I've received a couple of reviews, both of which mention the same thing, with regards to Panic. Now I should say up front, I don't believe in responding to reviews. Good, bad or meh. Once the book is out there, people should feel free to review and discuss it however they see fit, without fear that I'm gonna jump all over them. Hell, I'm grateful that anyone is bothered enough to read, let alone take the time to review. It's why I'm not active on sites like Goodreads or LibraryThing, and why I don't respond to Amazon reviews. Those are reader spaces as far as I'm concerned.
As it happens the reviews in question are both fine - balanced and intelligent and thought-provoking, so all I would do is thank those reviewers anyway, but I am bound by my own rules no matter what. Much like Batman, if Batman spent his days sitting at a computer smoking cigarettes and eating Doritos. Er...I digress. Note to self: comparing yourself to Batman can only end badly. Stop it.
Wait, does this constitute responding? Sigh. The life of a crime-fighting superhero is so confusing.
Anyway both reviews mention the same thing: the lack of a trigger warning for Panic.
At this point I must confess: this is the first time I've even encountered the phrase trigger warning (I had to look it up).

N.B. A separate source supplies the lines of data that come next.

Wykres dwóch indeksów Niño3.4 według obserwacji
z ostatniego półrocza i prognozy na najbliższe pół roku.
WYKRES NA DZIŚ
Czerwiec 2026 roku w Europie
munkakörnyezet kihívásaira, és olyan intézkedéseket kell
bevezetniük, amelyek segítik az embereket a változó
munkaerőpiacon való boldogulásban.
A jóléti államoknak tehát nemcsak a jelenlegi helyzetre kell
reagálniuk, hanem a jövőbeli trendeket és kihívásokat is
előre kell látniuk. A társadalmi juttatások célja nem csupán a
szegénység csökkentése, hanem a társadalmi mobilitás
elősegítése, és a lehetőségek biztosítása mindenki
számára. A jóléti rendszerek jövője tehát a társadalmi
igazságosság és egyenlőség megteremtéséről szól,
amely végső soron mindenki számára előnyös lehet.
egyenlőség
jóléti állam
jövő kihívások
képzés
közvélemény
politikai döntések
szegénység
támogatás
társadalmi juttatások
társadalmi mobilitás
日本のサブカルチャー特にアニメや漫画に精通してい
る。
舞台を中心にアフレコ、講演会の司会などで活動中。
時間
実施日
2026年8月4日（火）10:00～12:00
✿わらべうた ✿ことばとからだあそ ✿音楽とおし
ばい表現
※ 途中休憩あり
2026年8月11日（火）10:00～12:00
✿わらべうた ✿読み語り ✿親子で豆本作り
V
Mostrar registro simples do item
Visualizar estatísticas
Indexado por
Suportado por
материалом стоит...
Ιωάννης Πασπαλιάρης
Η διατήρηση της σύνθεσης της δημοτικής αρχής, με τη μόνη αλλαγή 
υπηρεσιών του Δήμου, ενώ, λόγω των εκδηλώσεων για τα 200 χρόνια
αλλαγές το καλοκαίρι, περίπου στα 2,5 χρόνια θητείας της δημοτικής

Essentially, there are a couple of scenes in Panic that might upset readers. I know exactly which scenes the reviewers are talking about - though neither mention them specifically. I know because they were draining and uncomfortable scenes to write. I considered dropping them entirely, but in the end the scenes simply had to stay, for what they revealed about two major characters, and the way one of those characters in particular would evolve as the story goes on across the series.
So now I'm conflicted. I want to horrify and even disgust the reader. I'm writing horror here, and I don't want it to be watered down or sanitised. One of the central themes of Wildfire Chronicles is that civilization, once stripped away, will reveal some monstrous characteristics in certain people. I want the reader to be shocked by events - I figure that is pretty much the holy grail for horror writing.
But I don't want to upset people. That to me seems very different altogether. It's food for thought, certainly, and I will contemplate adding a warning to my books very seriously.
Now I must go: the batphone is ringing.